Here's the quick list of stuff we changed over the weekend:
Rehash 15.05.3 - Changelog
Although we've yet to formally locate and disable the cause of the 500s and HASH(*) entries you sometimes get on page load, I now have a working theory on what's going on.
During debugging, I would notice we'd almost universally get a bad load from the cache if varnish or the loadbalancer burped for a moment, As best I can tell running backwards through traces and various error logs, the underlying cause of the 500s and bad page loads is one of two causes: either we're getting bad data from memcached on a cache read, or a bad load into cache from the database. Of these two, I'm leaning closer to the former, since if we were loading bad data into memcached, we'd see consistent 500s once the cache was corrupted.

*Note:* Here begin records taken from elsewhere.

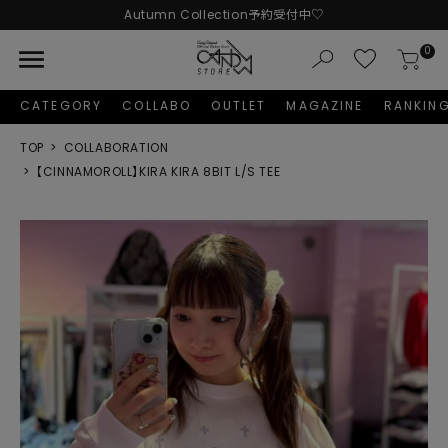
Autumn Collection予約受付中♡
LINE友だち追加 + ID連携で1,000円OFFクーポンプレゼント
menu
0
新規会員登録で1,000円分のポイントプレゼント！
CATEGORY
COLLABO
OUTLET
MAGAZINE
RANKIN
TOP
COLLABORATION
【CINNAMOROLL】KIRA KIRA 8BIT L/S TEE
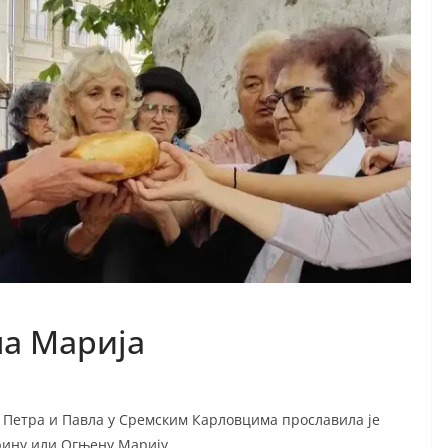
а Марија
 Петра и Павла у Сремским Карловцима прославила је
арину или Огњену Марију.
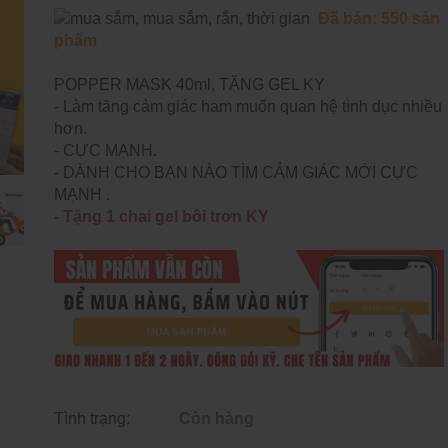
Đ
ã bán: 550 sản
phẩm
POPPER MASK 40ml, TẶNG GEL KY
- Làm tăng cảm giác ham muốn quan hệ tình dục nhiều
hơn.
- CỰC MẠNH.
- DÀNH CHO BẠN NÀO TÌM CẢM GIÁC MỚI CỰC
MẠNH .
- Tặng 1 chai gel bôi trơn KY
Tình trạng:
Còn hàng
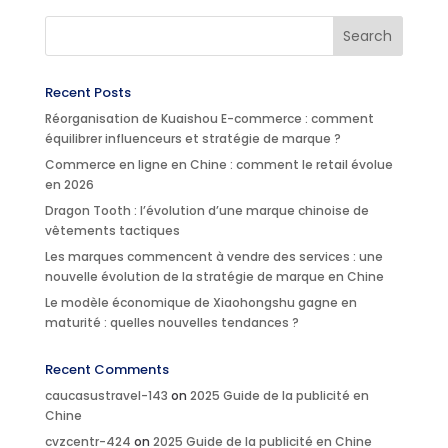
Recent Posts
Réorganisation de Kuaishou E-commerce : comment
équilibrer influenceurs et stratégie de marque ?
Commerce en ligne en Chine : comment le retail évolue
en 2026
Dragon Tooth : l’évolution d’une marque chinoise de
vêtements tactiques
Les marques commencent à vendre des services : une
nouvelle évolution de la stratégie de marque en Chine
Le modèle économique de Xiaohongshu gagne en
maturité : quelles nouvelles tendances ?
Recent Comments
caucasustravel-143
on
2025 Guide de la publicité en
Chine
cvzcentr-424
on
2025 Guide de la publicité en Chine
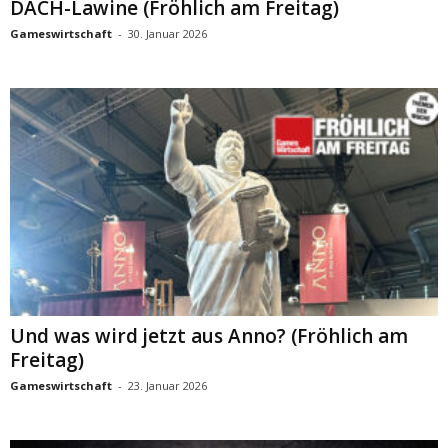
DACH-Lawine (Fröhlich am Freitag)
Gameswirtschaft
-
30. Januar 2026
Und was wird jetzt aus Anno? (Fröhlich am
Freitag)
Gameswirtschaft
-
23. Januar 2026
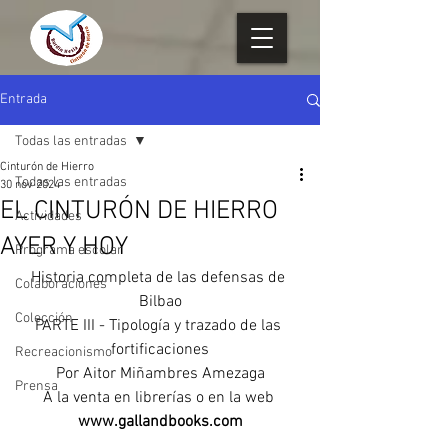
Entrada
Todas las entradas
Cinturón de Hierro
Todas las entradas
30 nov 2024
EL CINTURÓN DE HIERRO
Actividades
AYER Y HOY
Programa escolar
Historia completa de las defensas de 
Colaboraciones
Bilbao
Colección
PARTE III - Tipología y trazado de las 
fortificaciones
Recreacionismo
Por Aitor Miñambres Amezaga
Prensa
A la venta en librerías o en la web 
www.gallandbooks.com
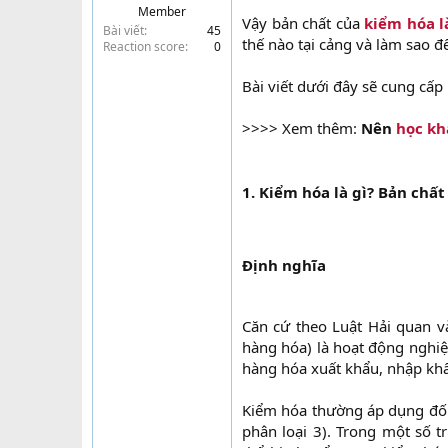
Member
t
Vậy bản chất của
kiểm hóa l
Bài viết
45
e
thế nào tại cảng và làm sao 
Reaction score
0
r
Bài viết dưới đây sẽ cung cấp
>>>> Xem thêm:
Nên
học kh
1. Kiểm hóa là gì? Bản chất
Định nghĩa
Căn cứ theo Luật Hải quan v
hàng hóa) là hoạt động nghiệ
hàng hóa xuất khẩu, nhập khẩ
Kiểm hóa thường áp dụng đối
phân loại 3). Trong một số 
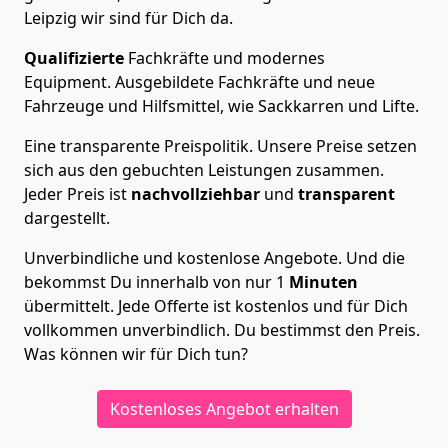
Leipzig wir sind für Dich da.
Qualifizierte
Fachkräfte und modernes
Equipment.
Ausgebildete Fachkräfte und neue
Fahrzeuge und Hilfsmittel, wie Sackkarren und Lifte.
Eine transparente Preispolitik.
Unsere Preise setzen
sich aus den gebuchten Leistungen zusammen.
Jeder Preis ist
nachvollziehbar
und
transparent
dargestellt.
Unverbindliche und kostenlose Angebote.
Und die
bekommst Du innerhalb von nur
1
Minuten
übermittelt. Jede Offerte ist kostenlos und für Dich
vollkommen unverbindlich. Du bestimmst den Preis.
Was können wir für Dich tun?
Kostenloses Angebot erhalten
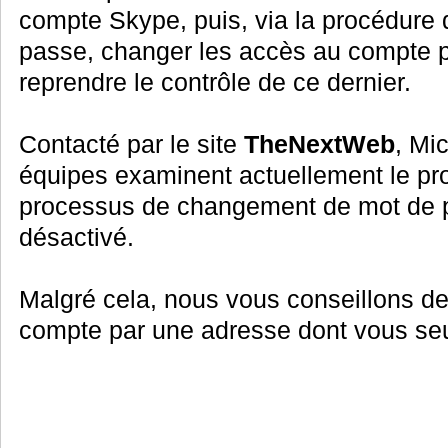
compte Skype, puis, via la procédure 
passe, changer les accès au compte p
reprendre le contrôle de ce dernier.
Contacté par le site
TheNextWeb
, Mi
équipes examinent actuellement le pro
processus de changement de mot de 
désactivé.
Malgré cela, nous vous conseillons de
compte par une adresse dont vous seu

It's somewhat difficult to accept that memcached is responsible for our corruption issues; we've been using it since golive a year and a half ago. However, given a lack of other leads, I flipped the memcached config switch to off, and then loadtested the site to see how bad the performance drop would be. Much to my surprise, the combination of query optimizations, the faster apache 2 codebase, and (for the most part) increased responsiveness due to having a multimaster database seems to be able to cover the slack for the time being. As of writing, memcached has been disabled for several hours, and I've yet to see any of the telltale signs of corruption in error_log. I also need to note that its the middle of the night for the vast majority of our users, so this may just be the calm before the storm.

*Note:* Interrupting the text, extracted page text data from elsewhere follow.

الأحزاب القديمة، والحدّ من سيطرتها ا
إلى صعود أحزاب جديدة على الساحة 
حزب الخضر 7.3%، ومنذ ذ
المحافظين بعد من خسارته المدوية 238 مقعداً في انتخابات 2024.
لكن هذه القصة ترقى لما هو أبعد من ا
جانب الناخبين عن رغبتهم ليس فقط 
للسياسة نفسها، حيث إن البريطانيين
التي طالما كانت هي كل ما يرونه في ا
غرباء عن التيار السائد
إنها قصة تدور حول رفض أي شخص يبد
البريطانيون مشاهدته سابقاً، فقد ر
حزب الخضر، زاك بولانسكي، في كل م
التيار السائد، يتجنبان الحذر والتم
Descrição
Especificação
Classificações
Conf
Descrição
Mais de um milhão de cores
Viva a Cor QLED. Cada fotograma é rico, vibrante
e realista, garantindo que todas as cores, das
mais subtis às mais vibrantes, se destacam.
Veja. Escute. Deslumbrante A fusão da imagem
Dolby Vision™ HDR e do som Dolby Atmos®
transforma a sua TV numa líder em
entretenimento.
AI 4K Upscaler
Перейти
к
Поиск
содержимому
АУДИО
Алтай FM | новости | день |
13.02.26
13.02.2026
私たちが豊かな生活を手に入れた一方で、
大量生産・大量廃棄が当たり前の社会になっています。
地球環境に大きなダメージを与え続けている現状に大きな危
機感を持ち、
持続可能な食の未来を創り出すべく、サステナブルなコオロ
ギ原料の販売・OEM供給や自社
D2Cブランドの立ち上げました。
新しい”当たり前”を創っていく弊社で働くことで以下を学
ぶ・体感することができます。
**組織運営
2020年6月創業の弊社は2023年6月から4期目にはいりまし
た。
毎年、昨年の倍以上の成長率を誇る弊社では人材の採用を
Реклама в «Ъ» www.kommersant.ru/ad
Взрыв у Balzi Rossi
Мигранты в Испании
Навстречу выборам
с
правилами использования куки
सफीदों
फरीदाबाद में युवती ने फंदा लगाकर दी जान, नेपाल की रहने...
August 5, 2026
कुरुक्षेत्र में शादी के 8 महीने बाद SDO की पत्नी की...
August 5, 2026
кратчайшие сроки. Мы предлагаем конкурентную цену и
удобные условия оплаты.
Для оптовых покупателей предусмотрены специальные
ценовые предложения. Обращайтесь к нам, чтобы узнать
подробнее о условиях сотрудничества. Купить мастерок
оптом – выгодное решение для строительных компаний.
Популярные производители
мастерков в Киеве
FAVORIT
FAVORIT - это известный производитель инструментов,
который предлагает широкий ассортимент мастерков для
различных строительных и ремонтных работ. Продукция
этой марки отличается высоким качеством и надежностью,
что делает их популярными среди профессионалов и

I dislike using production as something of a guenna pig, but given the very transitory nature of this bug, and our inability to reliably reproduce it on our dev systems, we're left somewhere between a rock and a hard place. I would like to thank the SoylentNews community for their understanding over the last week, and I hope normality may finally return to this site :)
~ NCommander
(Score: 3, Informative) by sudo rm -rf on Monday June 08 2015, @12:53PM
Note I am no expert in server setups, but lowering MaxRequestsPerChild to 10000 seems quite reasonable to me. At the moment, when I load this page, my browser (Firefox) sends 18 requests (of which, btw, 17 result in a 304 not changed - very nice job there!), so killing and starting a new thread every 10000 requests will probably not affect end-user experience at all.
Also lowering MaxClients to 15 is a good idea, I think, given that the amount of response-data is pretty low (only a few KB worth of comments) and so the number of connections in the queue should be pretty low most of the time (because of fast processing of individual requests).
And lastly, if those two settings will solve the corruption problems - even better!